Tuesday, June 18, 2024

Get your kids moving and learning on Chuyville Loop’s beginner’s hike

Over the course of some 35 years, I have written descriptions of more than 100 hikes to out-of-the-way sites in what I call the Magic Circle around the city of Guadalajara, within which all five of Mexico’s ecosystems just happen to converge.

Every now and then, people would ask me to organize a hike to one of these picturesque places and I would do so, inevitably choosing a route that involved clambering over rock walls, squeezing under barbed wire fences, slogging through swamps or hanging on to a cliffside for dear life above a 100-meter drop: just the sort of excursion I considered challenging and fun in my younger days.

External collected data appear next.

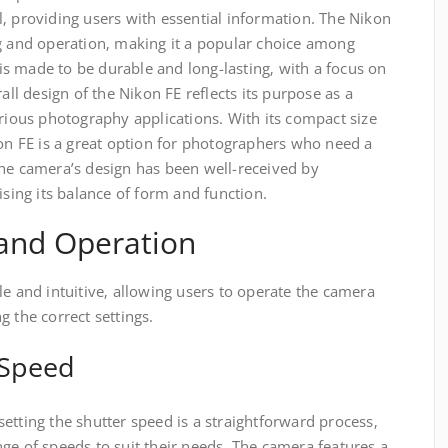
‚ providing users with essential information. The Nikon
ng and operation‚ making it a popular choice among
s made to be durable and long-lasting‚ with a focus on
rall design of the Nikon FE reflects its purpose as a
arious photography applications. With its compact size
kon FE is a great option for photographers who need a
The camera’s design has been well-received by
ising its balance of form and function.
and Operation
le and intuitive‚ allowing users to operate the camera
g the correct settings.
 Speed
etting the shutter speed is a straightforward process‚
ge of speeds to suit their needs. The camera features a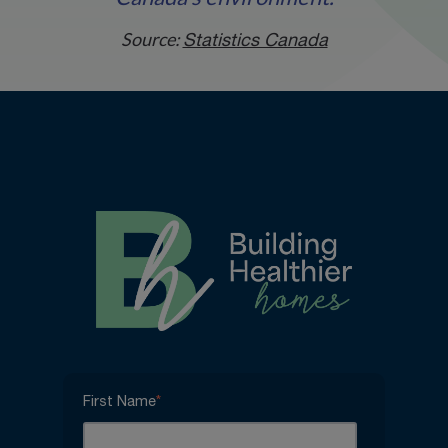
Source:
Statistics Canada
First Name
*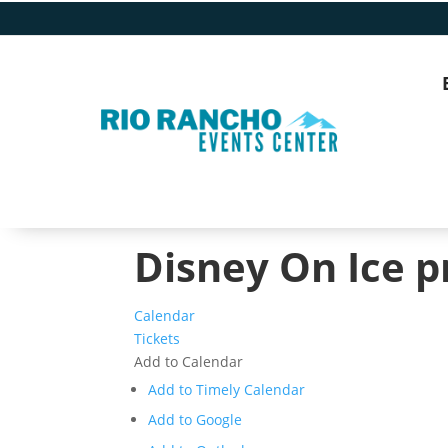
Disney On Ice p
Calendar
Tickets
Add to Calendar
Add to Timely Calendar
Add to Google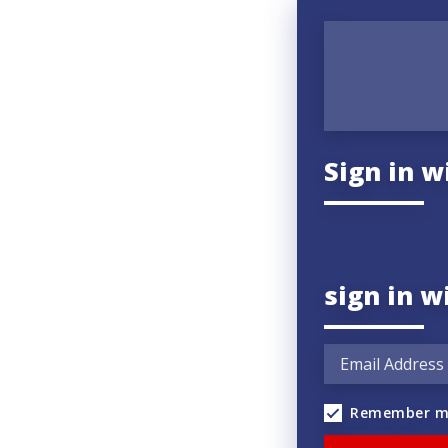
Sign in w
sign in w
Remember m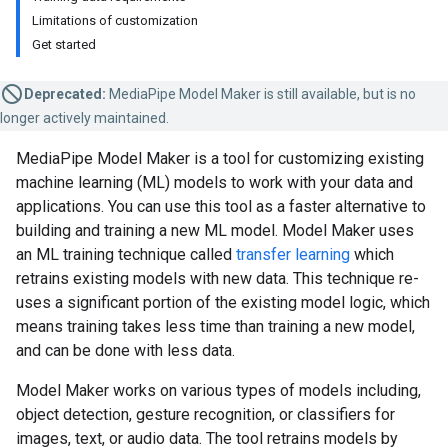
Limitations of customization
Get started
Deprecated:
MediaPipe Model Maker is still available, but is no
longer actively maintained.
MediaPipe Model Maker is a tool for customizing existing
machine learning (ML) models to work with your data and
applications. You can use this tool as a faster alternative to
building and training a new ML model. Model Maker uses
an ML training technique called
transfer learning
which
retrains existing models with new data. This technique re-
uses a significant portion of the existing model logic, which
means training takes less time than training a new model,
and can be done with less data.
Model Maker works on various types of models including,
object detection, gesture recognition, or classifiers for
images, text, or audio data. The tool retrains models by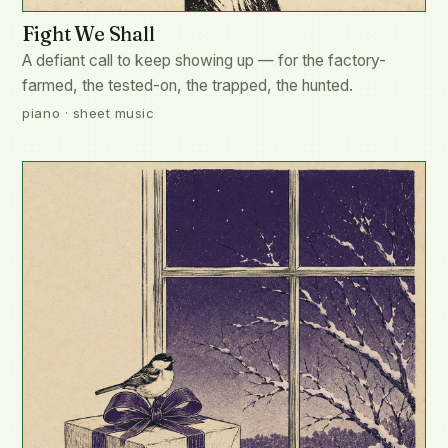
Fight We Shall
A defiant call to keep showing up — for the factory-
farmed, the tested-on, the trapped, the hunted.
piano · sheet music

I would think, “They wanted an adventure, and what an adventure they got!”

However, the most common request I received from people who participated in those hikes was, “When are you going to organize something I could bring my kids to?” and more specifically, “I want a hike where I can take along my five-year-old.”

Honestly, I had so many requests for hikes suitable for a five-year-old that I finally started looking for trails that might satisfy this criterion. I sought out caminos (paths) that were interesting, challenging and not very long.

hikers in the Primavera Forest, Guadalajara
Examining a scorpion on Chuyville Loop, a relaxing interpretative trail in Jalisco.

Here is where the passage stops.